What do people mean when they speak of the Singularity? There are a variety of such notions, but most versions of the Singularity focus on self-improving artificial intelligences. The central idea is that humans will not only construct functioning artificial intelligences, but that such AIs will be smarter than humans. Given such entities, technological progress will increase rapidly as the AIs make discoveries and inventions that humans would not. This effect will be self-reinforcing as each successive improvement makes the AIs smarter. There are variations of this idea: Other Singularity proponents, generally described as Transhumanists emphasize genetic engineering of humans or emphasize direct interfaces between the human brain and computers. I am skeptical of a Singularity occurring in the near future.

Certainly Singularitarism is seductive. Variations of it make for great science fiction (Charlie Stross' Eschaton is an excellent example) and some version of the Singularity, especially those that involve humans being downloaded into immortal computers or the like, are appealing. Singularitarism may sometimes border on a religion, but it has the virtue of a minimally plausible eschatology, one that doesn't require the intervention of tribal deities, just optimistic estimates for technological and scientific progress. And to be sure, there are some very smart people such as Eliezer Yudkowsky who take the Singularity very seriously.

The most common criticism of Singularitarism is that we will not develop effective AIs. This argument is unpersuasive. There's no intrinsic physical law against developing AIs; we are making slow but steady progress; and we know that intelligences are already possible under the laws of the universe.We're an example.

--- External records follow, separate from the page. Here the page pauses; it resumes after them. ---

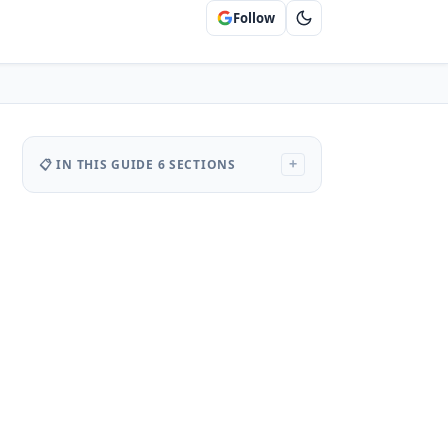
Follow
📋 IN THIS GUIDE
6 SECTIONS
+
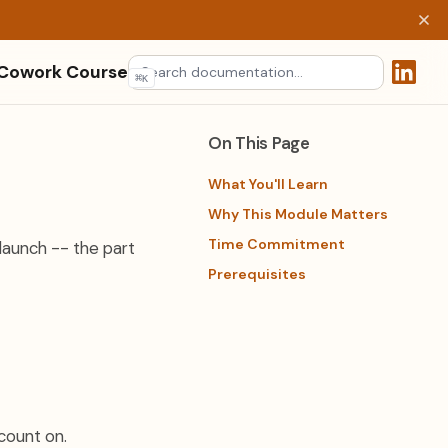
 Cowork Course
⌘
K
(opens 
On This Page
What You'll Learn
Why This Module Matters
Time Commitment
launch -- the part
Prerequisites
count on.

While I reject most of the common criticisms of a coming Singularity, I am nevertheless skeptical of the idea for two reasons. First, while human understanding of science and technology has been improving over the last few hundred years, the level of resources it takes today to produce the same increase in understanding has increased dramatically. For example, in the mid 19th century a few scientists could work out major theories about nature, such as the basics of evolution and electromagnetism. Now, however, most major scientific fields have thousands of people working in them, and yet the progress is slow and incremental. There seems to be a meta-pattern that as we learn more we require correspondingly more resources to make corresponding levels of progress. Thus, even if we develop smart AIs, they may not lead to sudden technological progress.

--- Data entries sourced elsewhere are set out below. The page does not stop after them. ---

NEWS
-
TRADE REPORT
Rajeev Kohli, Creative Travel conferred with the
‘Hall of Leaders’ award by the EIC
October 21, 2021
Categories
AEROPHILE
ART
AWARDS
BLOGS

Second, we may simply be close to optimizing our understanding of the laws of physics for technological purposes. Many of the technologies we hope to develop may be intrinsically impractical or outright impossible. There may be no room-temperature superconductors. There may be no way to make a practical fusion reactor. As Matt Springer suggested (here and here), we might activate our supersmart AI, and then it may say "You guys seem to have thought things through pretty well. I don't have much to add." This seems to be a common problem with Singularity proponents. It is a common argument by Singularitarians that essentially all challenges can be solved by sufficient intelligence. I've personally seen this argument made multiple times by Singularitarians discussing faster-than-light travel. But if it isn't allowed by the laws of physics than there's nothing we can do. If in a chess game white can force a checkmate in 3 moves, it doesn't matter how smart black is. They'll still lose. No matter how smart we are, if the laws of physics don’t allow something then we won’t be able to do that thing, any more than black will be able to prevent a checkmate by white.

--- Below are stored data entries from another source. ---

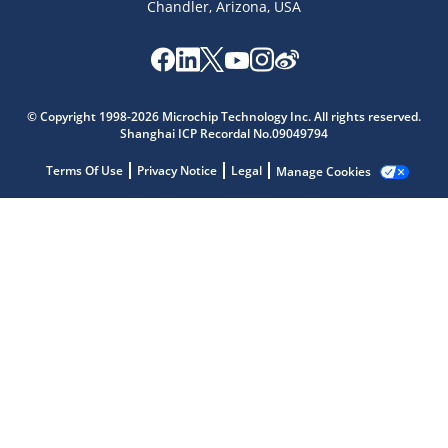
Chandler, Arizona, USA
© Copyright 1998-2026 Microchip Technology Inc. All rights reserved.
Shanghai ICP Recordal No.09049794
Microchip Chatbot
Terms Of Use
Privacy Notice
Legal
Manage Cookies
Get quick answers from our AI assistant.
Terms of Use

There's a third problem with Singularitarism beyond issues of plausibility: It doesn't tell us what to do today. Even if no one had ever come with the Singularity, we'd still be investigating AI, brain-computer interfaces, and genetic engineering. They are all interesting technologies with potentially have major applications to help us answer fundamental questions about human nature. So in that regard, the Singularity as a concept is unhelpful: It might happen. It might not happen. But it tells us very little about what we should do now.